PREDICTION OF THE BENEFICIAL RESPONSE TO THE FLUID LOAD: FROM THEORY TO PRACTICE
Keywords:
fluid load, prediction, intensive care unitAbstract
The accurate prediction of the beneficial response to the fluid load in hypotensive intensive care unit (ICU) patients is a routine task of the intensive care. In shock, fluid load should increase cardiac index of stroke volume in a substantial degree (10–15%) as well as to improve oxygen delivery and end-organ function. Notably, only about 50% of hypertensive patients respond to the fluid load with increased cardiac performance and this percentage may reduce dramatically in severely ill ICU patients several days after admission. The challenge of fluid management is very important since there is growing evidence that excessive fluid load in patients not responding to the increased preload can be harmful. The ineffective fluid load can result in hemodilution and decreased oxygen, increased fluid leakage, interstitial edema, and particularly, acute respiratory distress syndrome and multiple organ failure. Currently, multiple functional hemodynamic parameters and test are introduced to predict fluid responsiveness, allowing the prediction of response to the fluid administration. In the ventilated and paralysed patients without severe arrhythmia the pulse pressure, systolic pressure and stroke volume variability are of great value.

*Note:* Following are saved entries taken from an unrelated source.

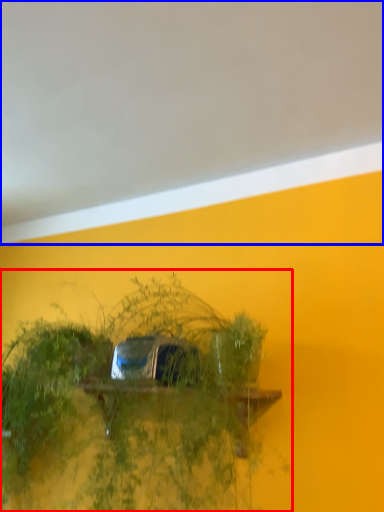 Question: Which object appears farthest to the camera in this image, houseplant (highlighted by a red box) or backdrop (highlighted by a blue box)?

Choices:
 (A) houseplant
 (B) backdrop

Answer: (A) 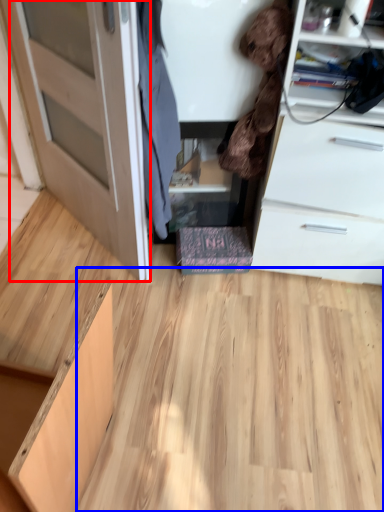 Question: Which point is closer to the camera, door (highlighted by a red box) or plywood (highlighted by a blue box)?

Choices:
 (A) door
 (B) plywood

Answer: (A) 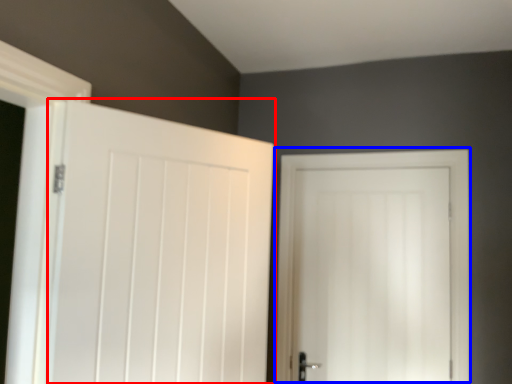 Question: Which object is further to the camera taking this photo, door (highlighted by a red box) or door (highlighted by a blue box)?

Choices:
 (A) door
 (B) door

Answer: (B) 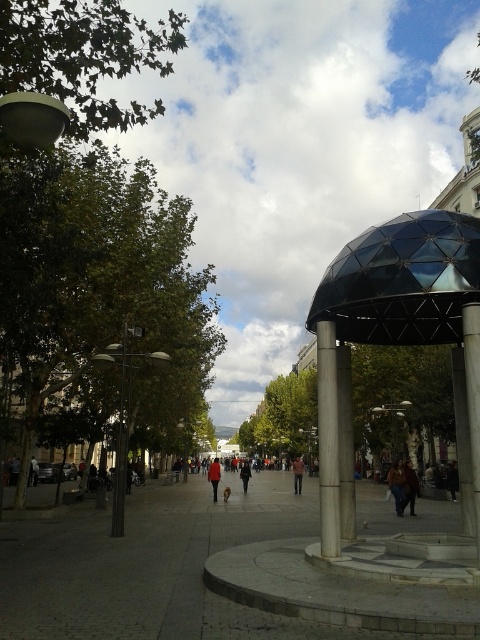 You are a delivery person carrying a brown leather jacket at center and need to pass through a transparent glass dome at center. Can you fit through the entrance of the dome while holding the jacket?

However, the range of rigid requirements limits the accurate interpretation of these parameters to the settings of operation room, but not at ICU. In many spontaneously breathing ICU patients, the special tests can be used including passive leg raising, PEEP-test and mini-fluid load test. Standard fluid load test that is performed as a fast infusion of 5–10 ml/kg of fluids within 5– 30 min is probably most accurate, but irreversible maneuver sometimes failing to improve stroke volume. In this review, we briefly discuss the cardiopulmonary interactions, some of multiple functional hemodynamic parameters and selected tests used for daily assessment of fluid responsiveness. The numerous limitation and predictive value of the parameters are highlighted.